» **About this exercise**
What you return should be each line of the data containing the string "clones".
*** Begin section ***
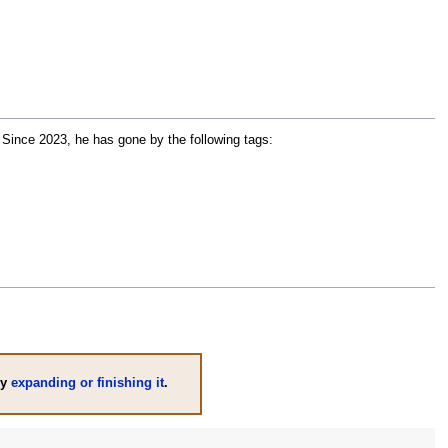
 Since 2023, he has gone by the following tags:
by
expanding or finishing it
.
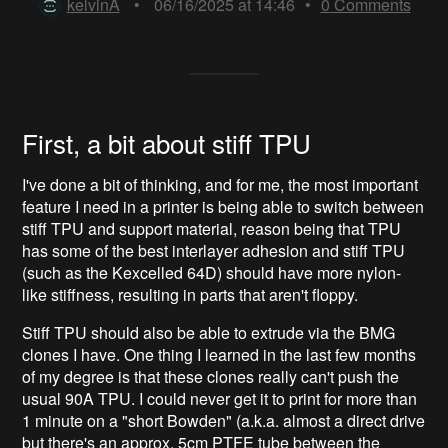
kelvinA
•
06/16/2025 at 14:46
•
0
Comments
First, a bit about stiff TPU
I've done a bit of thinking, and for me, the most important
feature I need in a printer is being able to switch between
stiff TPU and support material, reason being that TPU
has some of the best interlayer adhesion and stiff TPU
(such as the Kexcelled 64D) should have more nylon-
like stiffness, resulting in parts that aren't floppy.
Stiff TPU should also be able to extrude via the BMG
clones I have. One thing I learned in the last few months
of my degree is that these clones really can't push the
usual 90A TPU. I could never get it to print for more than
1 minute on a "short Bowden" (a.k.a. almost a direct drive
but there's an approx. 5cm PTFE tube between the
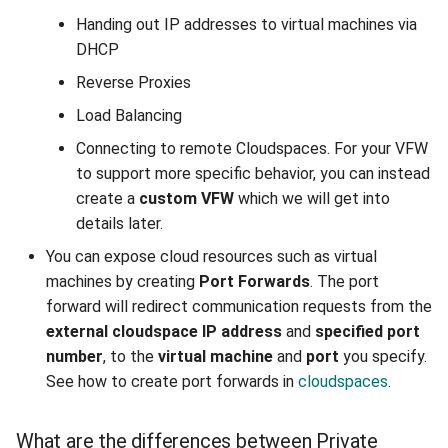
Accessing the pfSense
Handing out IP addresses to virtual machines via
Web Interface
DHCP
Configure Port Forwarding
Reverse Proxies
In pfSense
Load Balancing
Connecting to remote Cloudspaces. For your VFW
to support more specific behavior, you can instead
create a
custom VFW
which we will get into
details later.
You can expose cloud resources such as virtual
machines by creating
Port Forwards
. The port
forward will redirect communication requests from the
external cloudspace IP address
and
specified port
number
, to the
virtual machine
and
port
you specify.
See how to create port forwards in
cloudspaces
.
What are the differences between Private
*** End section ***
» **Completed exercise**
clones I have. One thing I learned in the last few months
of my degree is that these clones really can't push the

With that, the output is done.